Virtuelle Karte für Rollstuhlfahrer

Die Welt mit anderen Augen wahrnehmen, heißt es für Rollstuhlfahrer, wenn sie ihre täglichen Gänge nach draußen erledigen. Treppen und enge Gassen werden hier oft zu unüberwindbaren Hindernissen. Auf vielen Stadtkarten wird zwar markiert, wo sich welcher Ort finden lässt, aber nicht, ob dieser auch rollstuhlgerecht gestaltet wurde. Bei den Karten auf wheelmap.org ist dies anders. Einzelne Fähnchen zeigen mit der Hilfe der Ampelfarben an, welche Lokalität und welcher Platz für Rollstuhlfahrer nutzbar sind. Grüne Fahnen bedeuten eine rollstuhlgerechte Nutzung, Orte, die mit roten Fahnen markiert wurden, sind ungeeignet, eine teilweise Nutzung zeigen alle gelben Fähnchen an.

Die virtuellen Stadtkarten funktionieren interaktiv, so wird gewährleistet, dass auf Änderungen reagiert wird und immer mehr Orte hinzukommen können.

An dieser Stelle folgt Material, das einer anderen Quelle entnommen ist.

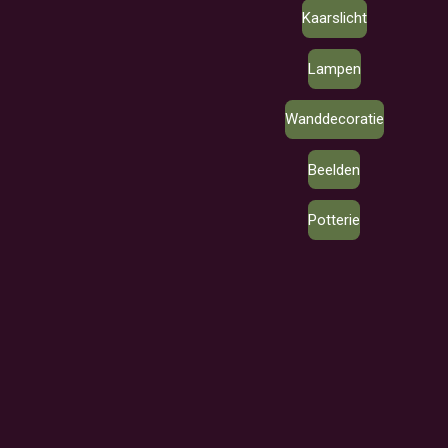
Kaarslicht
Lampen
Wanddecoratie
Beelden
Potterie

Die Idee zu dem Projekt hatte Raúl Krauthausen vom Berliner Verein “Sozialhelden”.

Der eigentliche Anstoß kam durch eine sehr eingängige Aussage seines Freundes.

» “Raúl, ich habe keine Lust, mich mit dir immer in dem gleichen Café zu treffen”. «

Die Aufforderung, die einfach zu lösen scheint, war für den 30-Jährigen, der an einer Glasknochenkrankheit leidet und auf den Rollstuhl angewiesen ist ein wesentliches Problem. Denn woher sollte er wissen, welche Orte für seine Bedürfnisse geeignet sind? Momentan arbeiten drei bis fünf „Sozialhelden“ ehrenamtlich an dem Projekt Wheelmap. Auch der Berliner Landesbeauftragten für Menschen mit Behinderung, Jürgen Schneider beteiligte sich, indem er den Kontakt zu den Machern einer Berliner Mobilitätsdatenbank herstellte.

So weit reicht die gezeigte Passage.